The first two weeks of summer flew by. Baseball games and pool visits and a trip to the beach, we were everywhere and nowhere and having a blast just being kids. Then Billy disappeared. Not, like, literally, but his Mom said he was sick and then, after a few days, said he was still recovering. That lasted two weeks! We spent a lot of time discussing it and, as we were wont to do, making up increasingly ridiculous scenarios to cover why he was not around.
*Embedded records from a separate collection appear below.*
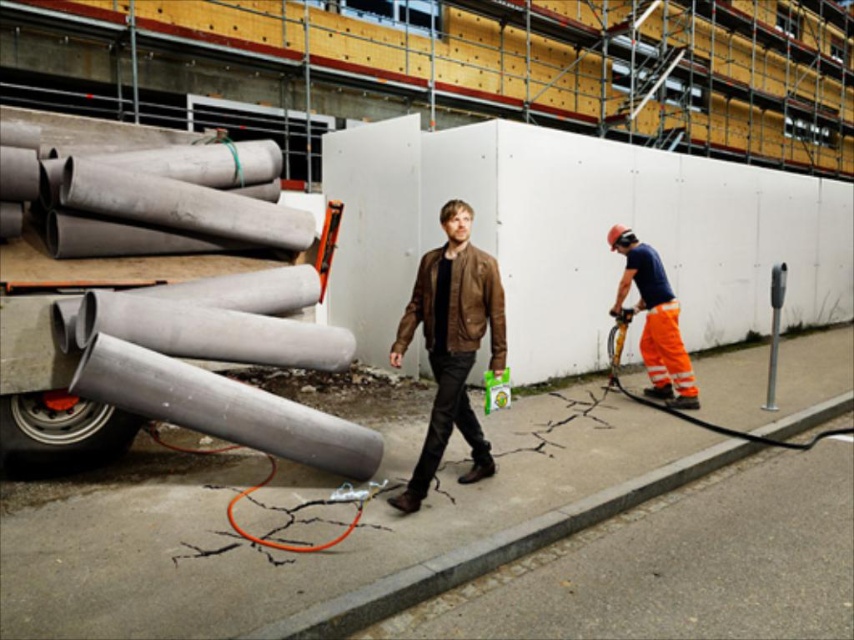 You are a safety inspector observing the construction site. You notice two workers wearing different protective gear. The first worker is wearing a brown leather jacket at center, and the second worker has orange reflective pants at right. According to safety protocols, which worker is positioned in a safer location relative to potential falling objects from the truck?

The orange reflective pants at right is positioned above the brown leather jacket at center, so the worker in orange reflective pants at right is in a safer location as they are less likely to be hit by falling objects from the truck.

You are a construction worker trying to locate the brown leather jacket at center. Based on the coordinates provided in the scene description, can you determine its position relative to the truck loaded with cylindrical concrete pipes?

The brown leather jacket at center is located at coordinates point (x=452, y=344), which places it near the center of the scene. Since the truck is in the foreground, the jacket is likely positioned to the side or behind the truck, but the exact spatial relationship requires checking the coordinates against the truck position. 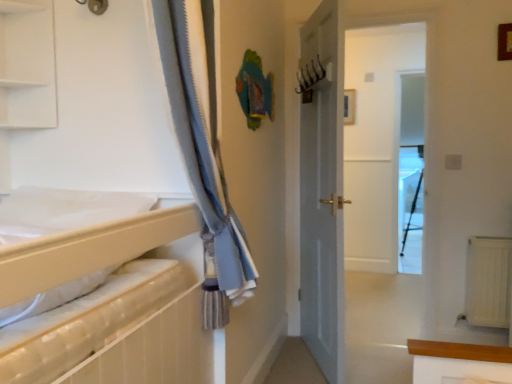 Question: Is wooden picture frame at upper right surrounded by transparent glass screen door at center?

Choices:
 (A) no
 (B) yes

Answer: (A)

Question: Considering the relative sizes of transparent glass screen door at center and wooden picture frame at upper right in the image provided, is transparent glass screen door at center thinner than wooden picture frame at upper right?

Choices:
 (A) yes
 (B) no

Answer: (B)

Question: Is transparent glass screen door at center taller than wooden picture frame at upper right?

Choices:
 (A) yes
 (B) no

Answer: (A)

Question: Is transparent glass screen door at center shorter than wooden picture frame at upper right?

Choices:
 (A) yes
 (B) no

Answer: (B)

Question: Does transparent glass screen door at center touch wooden picture frame at upper right?

Choices:
 (A) no
 (B) yes

Answer: (A)

Question: Does transparent glass screen door at center have a larger size compared to wooden picture frame at upper right?

Choices:
 (A) yes
 (B) no

Answer: (A)

Question: Does transparent glass screen door at center contain white matte shelf at upper left?

Choices:
 (A) no
 (B) yes

Answer: (A)

Question: Does transparent glass screen door at center have a lesser width compared to white matte shelf at upper left?

Choices:
 (A) yes
 (B) no

Answer: (A)

Question: Does transparent glass screen door at center appear on the right side of white matte shelf at upper left?

Choices:
 (A) yes
 (B) no

Answer: (A)

Question: Considering the relative positions of transparent glass screen door at center and white matte shelf at upper left in the image provided, is transparent glass screen door at center behind white matte shelf at upper left?

Choices:
 (A) yes
 (B) no

Answer: (A)

Question: Could you tell me if transparent glass screen door at center is facing white matte shelf at upper left?

Choices:
 (A) yes
 (B) no

Answer: (B)

Question: From the image's perspective, is transparent glass screen door at center on white matte shelf at upper left?

Choices:
 (A) no
 (B) yes

Answer: (A)

Question: Is white matte shelf at upper left surrounding white matte sheet at left?

Choices:
 (A) yes
 (B) no

Answer: (B)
“He’s a girl, I’m telling you! My sister is friends with a girl on his sister’s bowling league, and she heard that Billy is now Billie-Jean.” Milt said, his grin so wide that it was about to split his face in half. I knew the joke was coming, but Chris, that dick, got it out first.
“Billy-Jean, is not my lover. She’s just a girl, who used to be my friend.” He sang out before dissolving into gales of laughter with the rest of us.
When Milt caught his breath first, he cuffed Chris upside the head. “I worked all day on that one, you jerk,” he complained good naturedly.
When we caught our breath, we all agreed to meet back at the pool after lunch and split up, riding our bikes from the ball field where we had been playing catch, back to our houses to eat.
My parents were typical for the area. Dad managed an auto parts store, part of a chain, and mom worked at the bank, something to do with home loans and mortgages. It meant they were not home during the day but, since I was going to turn fourteen on the fifth of July, they were letting me stay home alone! It was awesome, at first, roaming around the house in my underwear, watching television while eating breakfast on the couch (a definite no-no in our house!) and stuff like that.
It got old pretty darn quick though, with no one to make me lunch, or to ask about my day. I couldn’t have my friends over either, not without my folks being home, but I could go to their houses. Well, Milt’s and Billy’s anyway. Or just Milt’s since Billy got sick. Chris’s folks worked too, like mine, but he had an older sister to ‘watch him’, though she was rarely around enough to even qualify. Still, no kids in the house when adults were at work.
Today, I was having bologna on white bread with mustard. Big yawn, I know. I also grabbed an apple and a soda from the fridge and camped out in front of the TV to see what was on.
A news station caught my eye as I flipped through channels. “Channel Twelve, News at Noon!”
“Viewers, especially those of you in the coastal town of McAllen, and north along Highway sixty-nine, a battle is raging in the skies and the death toll is already over a hundred. A pair of Supers, tentatively identified as Malice and Mayhem, the same pair that practically leveled the port city of Nuevo Christi last month, are facing off against Mizz Miracle and her super team. We have positively identified Miracle Girl, Texas Star and Iso, all well-known members of the Texas division of the North American Hero League.
“The battle began about an hour ago, apparently at the top of the Wilmington Business Tower. The tower, now little more than a pile of rubble, housed almost two thousand people at the height of the business day. The fight has been moving northward, leaving a trail of devastation in its wake.”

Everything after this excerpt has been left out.